- WORK ORDER: Word for word, transcribe the records that follow.

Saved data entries
--
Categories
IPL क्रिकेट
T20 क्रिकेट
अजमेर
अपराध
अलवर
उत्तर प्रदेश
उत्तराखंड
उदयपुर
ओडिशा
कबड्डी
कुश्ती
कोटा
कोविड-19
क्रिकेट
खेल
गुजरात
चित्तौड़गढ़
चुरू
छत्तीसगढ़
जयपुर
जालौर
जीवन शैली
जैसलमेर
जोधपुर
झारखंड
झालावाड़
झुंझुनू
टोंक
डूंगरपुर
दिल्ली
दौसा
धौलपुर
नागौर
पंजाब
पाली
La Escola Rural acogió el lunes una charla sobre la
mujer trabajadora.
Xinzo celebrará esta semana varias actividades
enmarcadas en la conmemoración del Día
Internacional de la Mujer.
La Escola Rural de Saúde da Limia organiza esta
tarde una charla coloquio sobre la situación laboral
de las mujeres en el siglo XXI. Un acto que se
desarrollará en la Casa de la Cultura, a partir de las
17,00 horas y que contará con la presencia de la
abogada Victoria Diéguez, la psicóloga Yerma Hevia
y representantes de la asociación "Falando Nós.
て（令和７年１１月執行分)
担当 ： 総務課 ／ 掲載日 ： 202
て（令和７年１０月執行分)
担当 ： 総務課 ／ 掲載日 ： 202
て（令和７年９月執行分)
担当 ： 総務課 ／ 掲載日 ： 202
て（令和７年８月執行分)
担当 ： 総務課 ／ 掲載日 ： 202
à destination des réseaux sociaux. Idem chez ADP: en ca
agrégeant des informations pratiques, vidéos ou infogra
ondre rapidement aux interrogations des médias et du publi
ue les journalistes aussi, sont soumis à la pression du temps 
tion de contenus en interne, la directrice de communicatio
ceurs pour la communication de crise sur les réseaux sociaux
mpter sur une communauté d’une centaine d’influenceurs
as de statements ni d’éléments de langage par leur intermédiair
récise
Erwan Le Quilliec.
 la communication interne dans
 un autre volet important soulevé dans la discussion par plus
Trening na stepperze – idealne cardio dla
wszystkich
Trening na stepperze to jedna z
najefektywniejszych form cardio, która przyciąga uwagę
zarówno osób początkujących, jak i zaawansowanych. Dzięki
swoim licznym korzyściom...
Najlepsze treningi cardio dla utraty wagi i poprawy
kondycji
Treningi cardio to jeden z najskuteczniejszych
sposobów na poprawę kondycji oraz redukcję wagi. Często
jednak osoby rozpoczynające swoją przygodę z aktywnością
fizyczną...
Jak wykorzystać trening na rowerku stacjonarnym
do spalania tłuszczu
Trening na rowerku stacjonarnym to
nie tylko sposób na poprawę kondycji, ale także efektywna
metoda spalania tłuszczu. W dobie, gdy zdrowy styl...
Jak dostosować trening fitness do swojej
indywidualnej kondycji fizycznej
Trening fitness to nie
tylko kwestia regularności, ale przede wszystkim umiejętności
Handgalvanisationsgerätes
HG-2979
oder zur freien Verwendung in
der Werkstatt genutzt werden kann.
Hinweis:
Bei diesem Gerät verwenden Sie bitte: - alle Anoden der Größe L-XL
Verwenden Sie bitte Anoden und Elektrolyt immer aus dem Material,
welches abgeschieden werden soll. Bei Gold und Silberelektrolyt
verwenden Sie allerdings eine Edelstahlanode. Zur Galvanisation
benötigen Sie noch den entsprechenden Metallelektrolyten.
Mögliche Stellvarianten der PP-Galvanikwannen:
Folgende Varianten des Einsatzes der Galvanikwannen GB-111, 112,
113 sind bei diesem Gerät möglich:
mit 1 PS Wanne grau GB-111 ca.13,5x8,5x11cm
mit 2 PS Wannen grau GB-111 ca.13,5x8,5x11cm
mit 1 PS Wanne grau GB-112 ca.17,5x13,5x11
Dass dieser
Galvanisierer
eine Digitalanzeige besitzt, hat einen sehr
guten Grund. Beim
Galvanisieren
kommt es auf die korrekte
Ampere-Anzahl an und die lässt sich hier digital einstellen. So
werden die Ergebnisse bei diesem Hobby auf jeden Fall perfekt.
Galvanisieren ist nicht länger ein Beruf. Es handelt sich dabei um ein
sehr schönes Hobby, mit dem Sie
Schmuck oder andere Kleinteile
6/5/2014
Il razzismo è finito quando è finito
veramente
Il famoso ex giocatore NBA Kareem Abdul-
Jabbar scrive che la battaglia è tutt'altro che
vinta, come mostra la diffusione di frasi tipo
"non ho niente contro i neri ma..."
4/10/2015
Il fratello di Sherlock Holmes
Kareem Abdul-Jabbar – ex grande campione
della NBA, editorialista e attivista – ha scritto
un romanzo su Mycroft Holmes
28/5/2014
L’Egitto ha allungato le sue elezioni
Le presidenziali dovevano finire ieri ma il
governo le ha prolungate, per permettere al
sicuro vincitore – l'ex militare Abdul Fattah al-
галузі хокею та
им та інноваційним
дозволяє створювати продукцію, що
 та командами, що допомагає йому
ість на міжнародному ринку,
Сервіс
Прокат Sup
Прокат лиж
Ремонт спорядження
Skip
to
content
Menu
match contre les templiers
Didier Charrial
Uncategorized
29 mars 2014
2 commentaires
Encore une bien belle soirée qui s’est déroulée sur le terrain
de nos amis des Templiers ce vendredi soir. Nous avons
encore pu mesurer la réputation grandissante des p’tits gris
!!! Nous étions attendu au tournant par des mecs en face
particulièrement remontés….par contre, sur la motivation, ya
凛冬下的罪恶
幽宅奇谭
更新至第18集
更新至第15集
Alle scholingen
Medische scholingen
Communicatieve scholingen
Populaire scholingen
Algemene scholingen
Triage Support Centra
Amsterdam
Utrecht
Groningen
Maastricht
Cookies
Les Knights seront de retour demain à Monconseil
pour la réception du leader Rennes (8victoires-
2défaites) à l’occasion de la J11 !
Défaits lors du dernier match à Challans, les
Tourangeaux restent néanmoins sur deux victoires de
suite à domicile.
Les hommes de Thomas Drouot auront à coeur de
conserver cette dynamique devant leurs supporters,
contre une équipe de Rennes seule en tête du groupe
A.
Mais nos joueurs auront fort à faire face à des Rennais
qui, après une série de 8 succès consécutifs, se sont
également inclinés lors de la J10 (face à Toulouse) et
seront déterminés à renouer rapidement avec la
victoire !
--
- ANSWER TO THIS TASK:
Categories
IPL क्रिकेट
T20 क्रिकेट
अजमेर
अपराध
अलवर
उत्तर प्रदेश
उत्तराखंड
उदयपुर
ओडिशा
कबड्डी
कुश्ती
कोटा
कोविड-19
क्रिकेट
खेल
गुजरात
चित्तौड़गढ़
चुरू
छत्तीसगढ़
जयपुर
जालौर
जीवन शैली
जैसलमेर
जोधपुर
झारखंड
झालावाड़
झुंझुनू
टोंक
डूंगरपुर
दिल्ली
दौसा
धौलपुर
नागौर
पंजाब
पाली
La Escola Rural acogió el lunes una charla sobre la
mujer trabajadora.
Xinzo celebrará esta semana varias actividades
enmarcadas en la conmemoración del Día
Internacional de la Mujer.
La Escola Rural de Saúde da Limia organiza esta
tarde una charla coloquio sobre la situación laboral
de las mujeres en el siglo XXI. Un acto que se
desarrollará en la Casa de la Cultura, a partir de las
17,00 horas y que contará con la presencia de la
abogada Victoria Diéguez, la psicóloga Yerma Hevia
y representantes de la asociación "Falando Nós.
て（令和７年１１月執行分)
担当 ： 総務課 ／ 掲載日 ： 202
て（令和７年１０月執行分)
担当 ： 総務課 ／ 掲載日 ： 202
て（令和７年９月執行分)
担当 ： 総務課 ／ 掲載日 ： 202
て（令和７年８月執行分)
担当 ： 総務課 ／ 掲載日 ： 202
à destination des réseaux sociaux. Idem chez ADP: en ca
agrégeant des informations pratiques, vidéos ou infogra
ondre rapidement aux interrogations des médias et du publi
ue les journalistes aussi, sont soumis à la pression du temps 
tion de contenus en interne, la directrice de communicatio
ceurs pour la communication de crise sur les réseaux sociaux
mpter sur une communauté d’une centaine d’influenceurs
as de statements ni d’éléments de langage par leur intermédiair
récise
Erwan Le Quilliec.
 la communication interne dans
 un autre volet important soulevé dans la discussion par plus
Trening na stepperze – idealne cardio dla
wszystkich
Trening na stepperze to jedna z
najefektywniejszych form cardio, która przyciąga uwagę
zarówno osób początkujących, jak i zaawansowanych. Dzięki
swoim licznym korzyściom...
Najlepsze treningi cardio dla utraty wagi i poprawy
kondycji
Treningi cardio to jeden z najskuteczniejszych
sposobów na poprawę kondycji oraz redukcję wagi. Często
jednak osoby rozpoczynające swoją przygodę z aktywnością
fizyczną...
Jak wykorzystać trening na rowerku stacjonarnym
do spalania tłuszczu
Trening na rowerku stacjonarnym to
nie tylko sposób na poprawę kondycji, ale także efektywna
metoda spalania tłuszczu. W dobie, gdy zdrowy styl...
Jak dostosować trening fitness do swojej
indywidualnej kondycji fizycznej
Trening fitness to nie
tylko kwestia regularności, ale przede wszystkim umiejętności
Handgalvanisationsgerätes
HG-2979
oder zur freien Verwendung in
der Werkstatt genutzt werden kann.
Hinweis:
Bei diesem Gerät verwenden Sie bitte: - alle Anoden der Größe L-XL
Verwenden Sie bitte Anoden und Elektrolyt immer aus dem Material,
welches abgeschieden werden soll. Bei Gold und Silberelektrolyt
verwenden Sie allerdings eine Edelstahlanode. Zur Galvanisation
benötigen Sie noch den entsprechenden Metallelektrolyten.
Mögliche Stellvarianten der PP-Galvanikwannen:
Folgende Varianten des Einsatzes der Galvanikwannen GB-111, 112,
113 sind bei diesem Gerät möglich:
mit 1 PS Wanne grau GB-111 ca.13,5x8,5x11cm
mit 2 PS Wannen grau GB-111 ca.13,5x8,5x11cm
mit 1 PS Wanne grau GB-112 ca.17,5x13,5x11
Dass dieser
Galvanisierer
eine Digitalanzeige besitzt, hat einen sehr
guten Grund. Beim
Galvanisieren
kommt es auf die korrekte
Ampere-Anzahl an und die lässt sich hier digital einstellen. So
werden die Ergebnisse bei diesem Hobby auf jeden Fall perfekt.
Galvanisieren ist nicht länger ein Beruf. Es handelt sich dabei um ein
sehr schönes Hobby, mit dem Sie
Schmuck oder andere Kleinteile
6/5/2014
Il razzismo è finito quando è finito
veramente
Il famoso ex giocatore NBA Kareem Abdul-
Jabbar scrive che la battaglia è tutt'altro che
vinta, come mostra la diffusione di frasi tipo
"non ho niente contro i neri ma..."
4/10/2015
Il fratello di Sherlock Holmes
Kareem Abdul-Jabbar – ex grande campione
della NBA, editorialista e attivista – ha scritto
un romanzo su Mycroft Holmes
28/5/2014
L’Egitto ha allungato le sue elezioni
Le presidenziali dovevano finire ieri ma il
governo le ha prolungate, per permettere al
sicuro vincitore – l'ex militare Abdul Fattah al-
галузі хокею та
им та інноваційним
дозволяє створювати продукцію, що
 та командами, що допомагає йому
ість на міжнародному ринку,
Сервіс
Прокат Sup
Прокат лиж
Ремонт спорядження
Skip
to
content
Menu
match contre les templiers
Didier Charrial
Uncategorized
29 mars 2014
2 commentaires
Encore une bien belle soirée qui s’est déroulée sur le terrain
de nos amis des Templiers ce vendredi soir. Nous avons
encore pu mesurer la réputation grandissante des p’tits gris
!!! Nous étions attendu au tournant par des mecs en face
particulièrement remontés….par contre, sur la motivation, ya
凛冬下的罪恶
幽宅奇谭
更新至第18集
更新至第15集
Alle scholingen
Medische scholingen
Communicatieve scholingen
Populaire scholingen
Algemene scholingen
Triage Support Centra
Amsterdam
Utrecht
Groningen
Maastricht
Cookies
Les Knights seront de retour demain à Monconseil
pour la réception du leader Rennes (8victoires-
2défaites) à l’occasion de la J11 !
Défaits lors du dernier match à Challans, les
Tourangeaux restent néanmoins sur deux victoires de
suite à domicile.
Les hommes de Thomas Drouot auront à coeur de
conserver cette dynamique devant leurs supporters,
contre une équipe de Rennes seule en tête du groupe
A.
Mais nos joueurs auront fort à faire face à des Rennais
qui, après une série de 8 succès consécutifs, se sont
également inclinés lors de la J10 (face à Toulouse) et
seront déterminés à renouer rapidement avec la
victoire !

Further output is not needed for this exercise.